Various court rulings leave status of federal law uncertain

Challenges to the government’s EMTALA rule have played out in several federal courts over the past few years. 

In January of last year the U.S. Court of Appeals for the 5th Circuit ruled that emergency room doctors were not required to perform abortions under the federal medical law.
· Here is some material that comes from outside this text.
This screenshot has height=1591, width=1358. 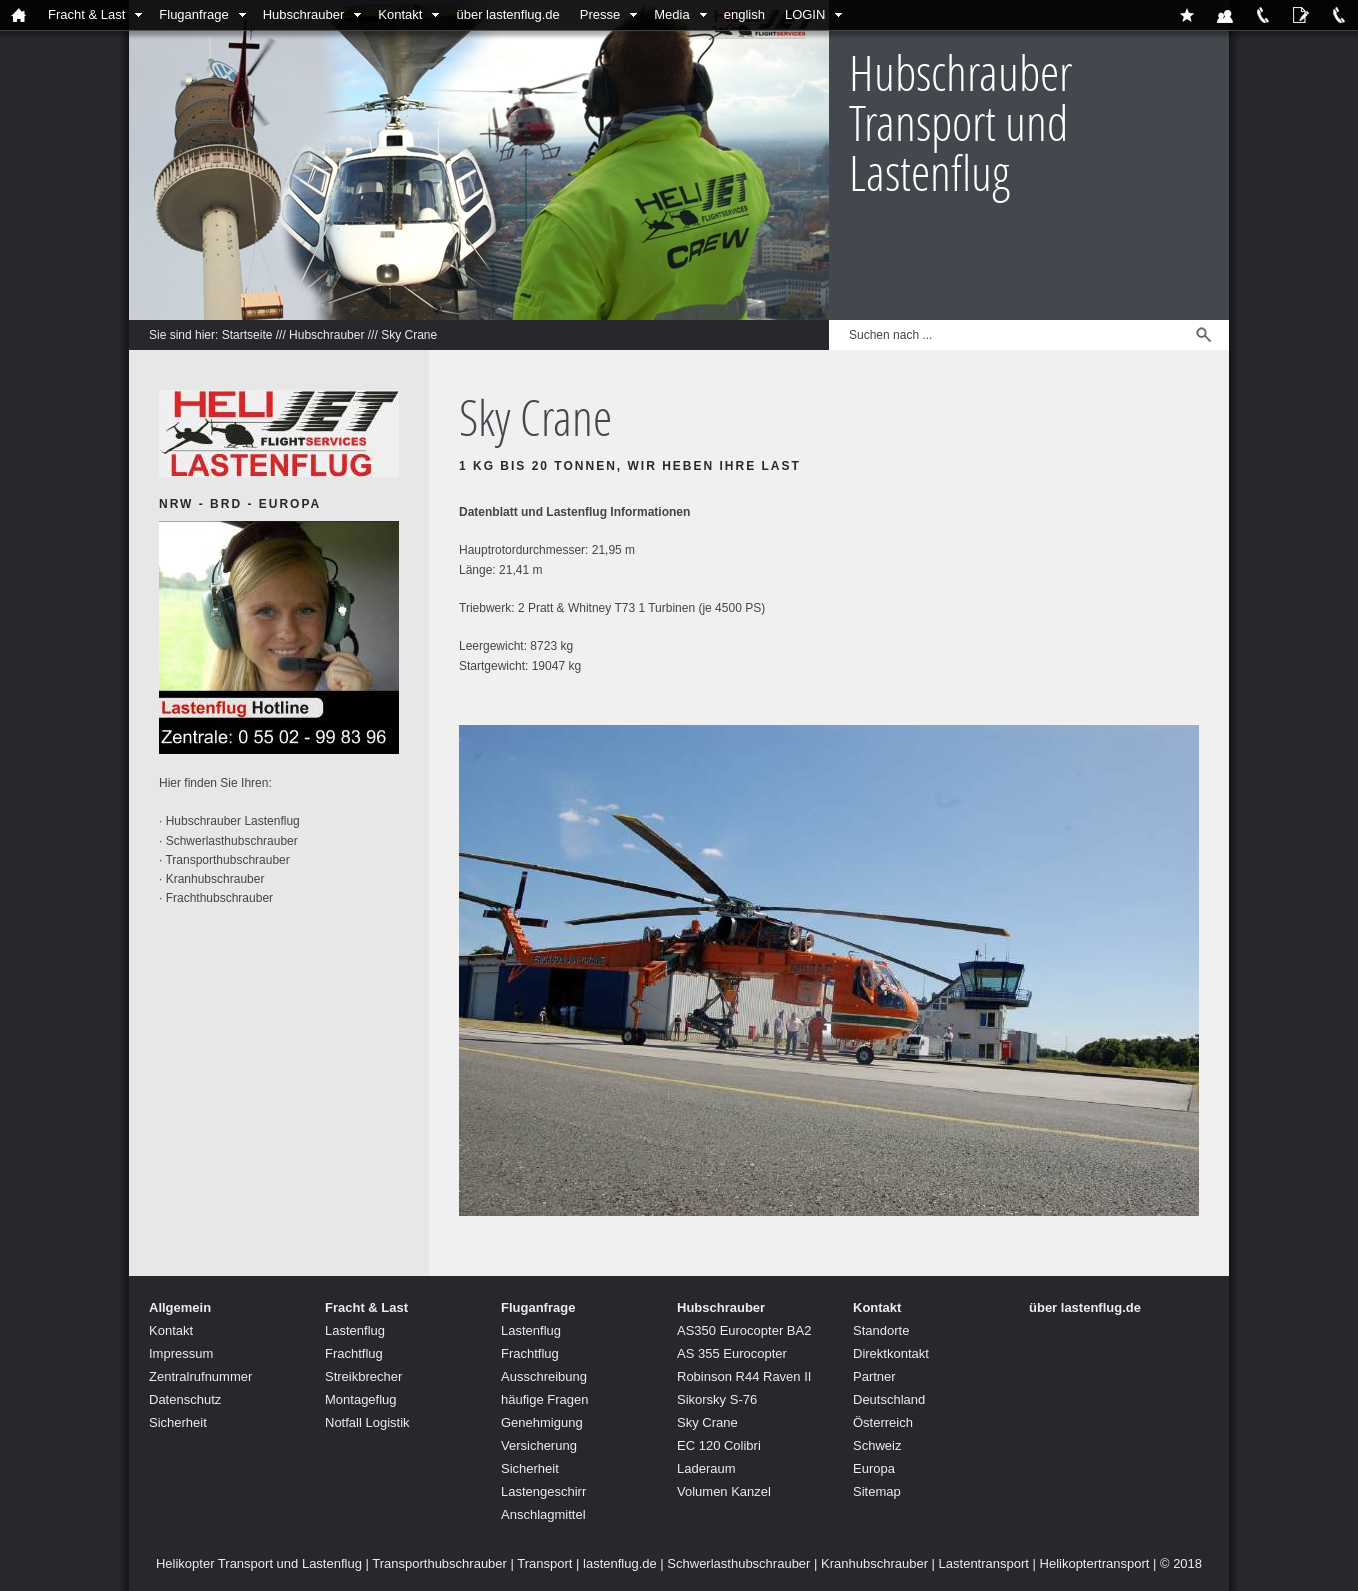 What do you see at coordinates (717, 1399) in the screenshot?
I see `Sikorsky S-76` at bounding box center [717, 1399].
In October the U.S. Supreme Court denied the Biden administration’s appeal on that ruling.

In June, meanwhile, the Supreme Court directed that hospitals in Idaho would be required to at least temporarily perform abortions under EMTALA despite the state’s broad abortion ban. 

Bowman told CNA that the various court rulings “can appear to be confusing.” 

CMA brought the suit, he noted, because earlier rulings from various courts have not resolved the dispute at the national level, leaving many medical officials open to being forced to perform abortions under the federal law. 

“At the end of the day, the Supreme Court has not ruled on what we call the merits of this question,” he said. “They have not made the ultimate decision. Everything they do short of that leaves that question open.” 

On Day 1 of the Trump administration, “the U.S. Department of Health and Human Services could take this mandate away,” he pointed out. 

“But until they do, we’re going to do everything we can in court to protect our clients’ rights to not perform abortions,” he added.